Thirty-seven dollars,
one good idea,
and a saddle.
- 1971 Florida State, art history. A semester in Florence sets the eye.
- 1978 Aspen kitchens. A French chef trades cooking lessons for English.
- 1984 New Orleans. Cajun spice, Japanese precision, the mind of a cook.
- 1987 Sells the saddle for $250. Arrives in Tampa with $37.
- 1988 Outback Steakhouse opens. Bloomin’ Onion is born.
- 1994 Outback Polo founded. National 8-Goal title at Gulfstream that same year.
- 1995 First U.S. Open Polo Championship.
- 2016 Bolay opens with his son Chris. The next chapter, started at 70.
- Now Wellington, Florida. Writing, creating, teaching.

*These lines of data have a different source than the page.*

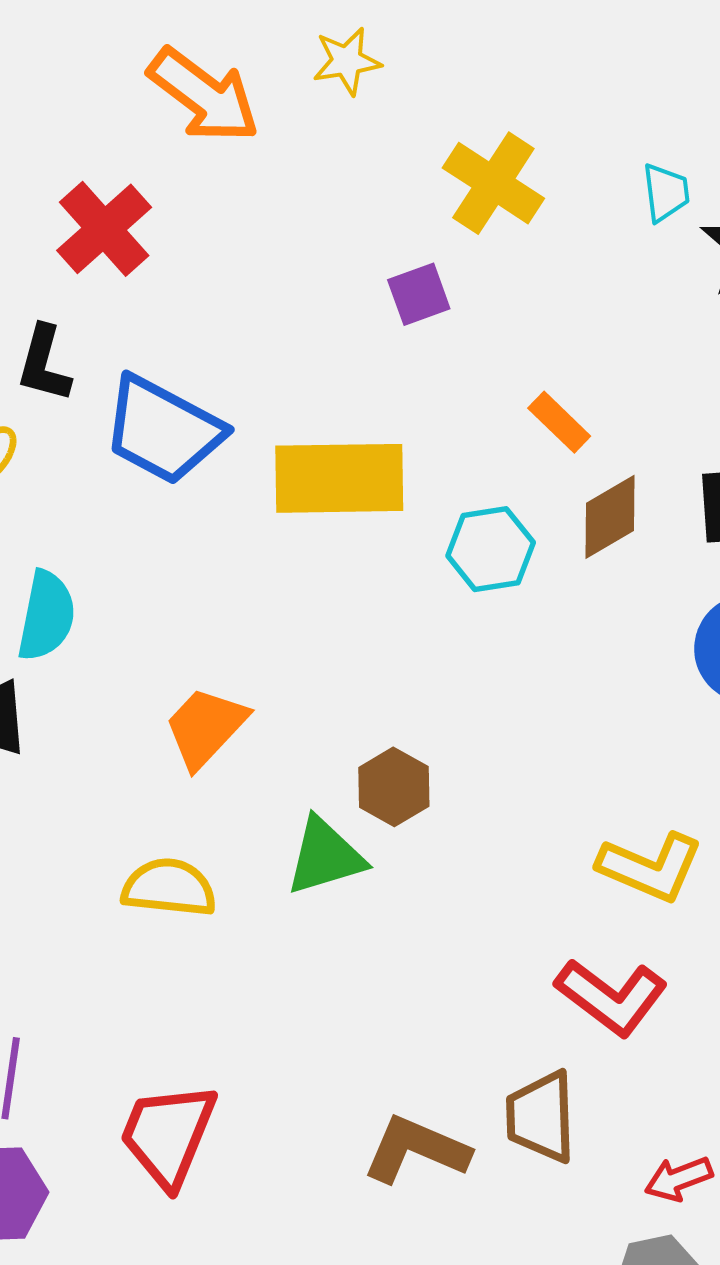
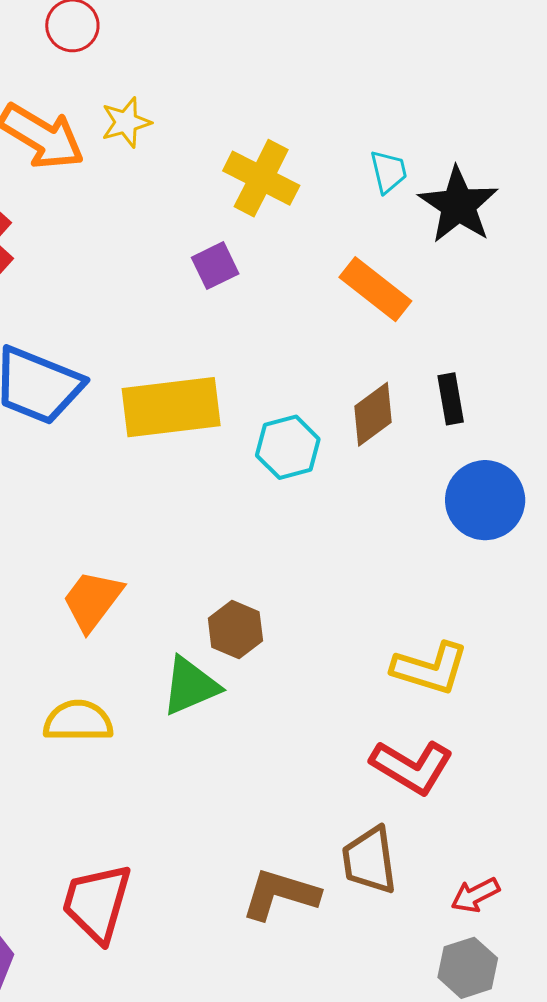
yellow star: (347, 61) -> (126, 122), moved
orange rectangle: (559, 422) -> (375, 289), moved, size x1.5

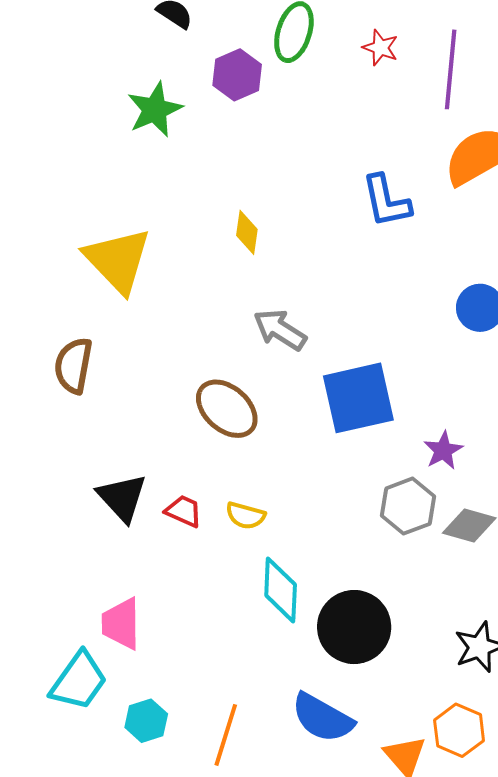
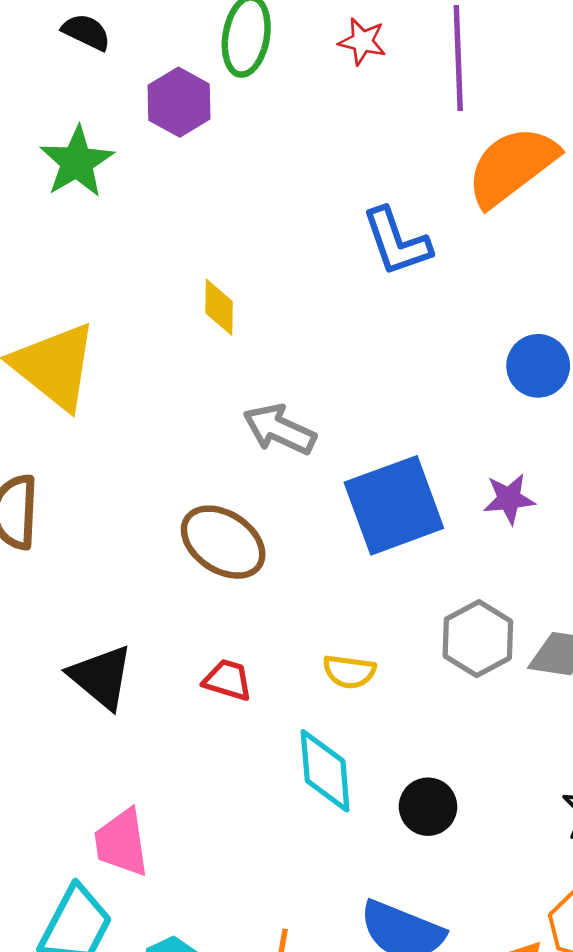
purple star: (443, 450) -> (509, 499), moved, turned 30
red trapezoid: (184, 511) -> (228, 680), moved
yellow semicircle: (246, 516) -> (349, 672), moved
black circle: (354, 627) -> (428, 807), size x0.6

I studied art history because I thought I would be a museum curator. Florence taught me how to look. New Orleans taught me how to cook. Aspen taught me how to work a line. None of it made any sense until 1987, when Chris Sullivan called.
I sold my saddle for two hundred and fifty dollars, drove to Tampa, and walked into a meeting with thirty-seven dollars left in my pocket. We did not have money. We had a six-page document we called Principles & Beliefs. It described how we would treat the people who showed up to work for us. Everything else followed from that.
The Bloomin’ Onion came from a Japanese garnish, a Cajun batter, and a fryer big enough to handle one onion at a time. Over the next twenty years it sold more than 1.4 billion dollars on its own. People ask me what the secret was. There was not one. We just paid attention. We listened. We came back the next day and did it again.
Forty years later I am still the cook who showed up early, stayed late, and never quite got over how good honest work feels.